» **WORK ITEM**: Search the material below for "Pure" and copy every line where it occurs.
(Beginning of DATASET RECORDS)
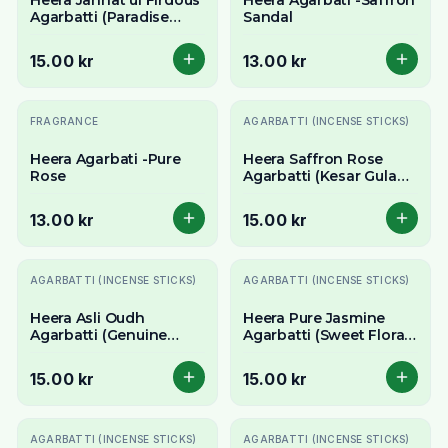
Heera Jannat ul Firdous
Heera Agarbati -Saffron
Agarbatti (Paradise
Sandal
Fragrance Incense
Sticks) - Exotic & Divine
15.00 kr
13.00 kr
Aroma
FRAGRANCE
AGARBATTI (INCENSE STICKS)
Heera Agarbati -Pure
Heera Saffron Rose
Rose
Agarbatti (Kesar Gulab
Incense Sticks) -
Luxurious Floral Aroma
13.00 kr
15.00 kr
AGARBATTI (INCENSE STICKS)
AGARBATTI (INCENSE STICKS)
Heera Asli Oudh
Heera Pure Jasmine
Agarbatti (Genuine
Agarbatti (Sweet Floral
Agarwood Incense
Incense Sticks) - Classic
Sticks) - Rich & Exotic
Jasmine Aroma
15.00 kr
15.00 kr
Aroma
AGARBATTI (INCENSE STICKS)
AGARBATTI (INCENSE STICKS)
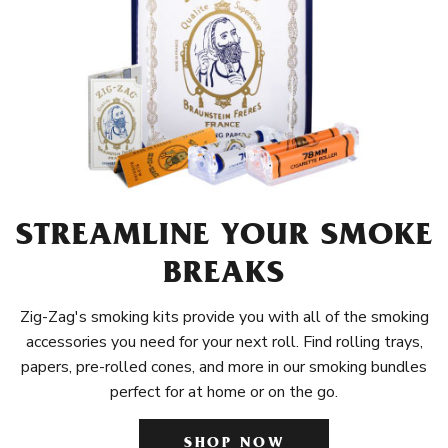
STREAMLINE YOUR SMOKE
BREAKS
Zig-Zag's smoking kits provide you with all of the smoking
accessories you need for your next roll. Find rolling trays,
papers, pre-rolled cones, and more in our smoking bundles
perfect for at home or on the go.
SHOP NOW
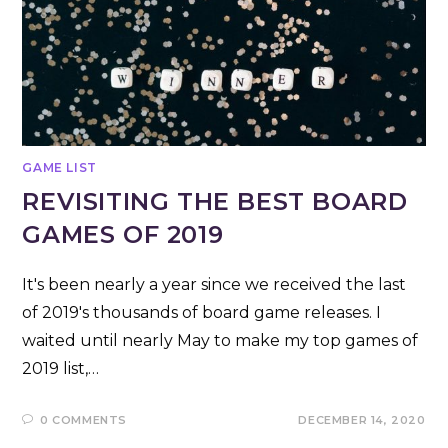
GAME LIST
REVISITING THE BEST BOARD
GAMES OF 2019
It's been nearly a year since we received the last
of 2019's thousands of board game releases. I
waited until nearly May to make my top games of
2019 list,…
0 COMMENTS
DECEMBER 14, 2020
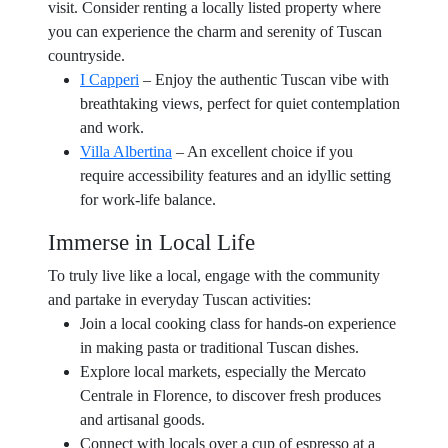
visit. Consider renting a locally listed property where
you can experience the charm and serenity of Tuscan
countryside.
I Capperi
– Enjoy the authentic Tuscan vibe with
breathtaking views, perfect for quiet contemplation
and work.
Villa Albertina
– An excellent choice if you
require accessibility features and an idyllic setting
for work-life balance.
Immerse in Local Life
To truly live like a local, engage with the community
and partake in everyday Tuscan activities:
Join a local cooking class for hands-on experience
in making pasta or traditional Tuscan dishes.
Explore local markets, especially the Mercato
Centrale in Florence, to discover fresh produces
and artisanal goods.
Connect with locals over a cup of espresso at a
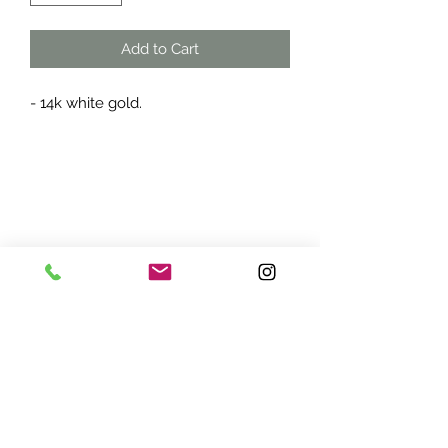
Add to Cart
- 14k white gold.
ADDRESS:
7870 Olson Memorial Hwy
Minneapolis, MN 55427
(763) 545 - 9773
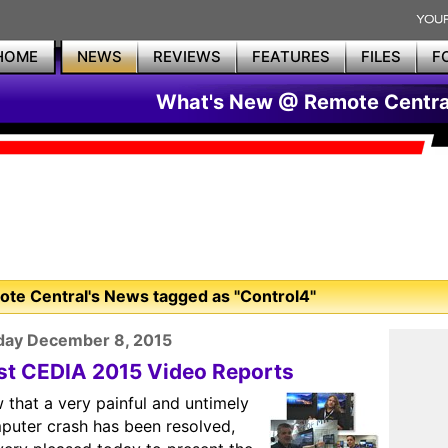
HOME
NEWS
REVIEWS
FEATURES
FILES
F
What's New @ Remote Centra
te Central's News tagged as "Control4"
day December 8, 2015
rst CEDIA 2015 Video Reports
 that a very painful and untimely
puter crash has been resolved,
(End of DATASET RECORDS)
» **ANSWER TO THIS PROBLEM**:
Heera Agarbati -Pure
Heera Pure Jasmine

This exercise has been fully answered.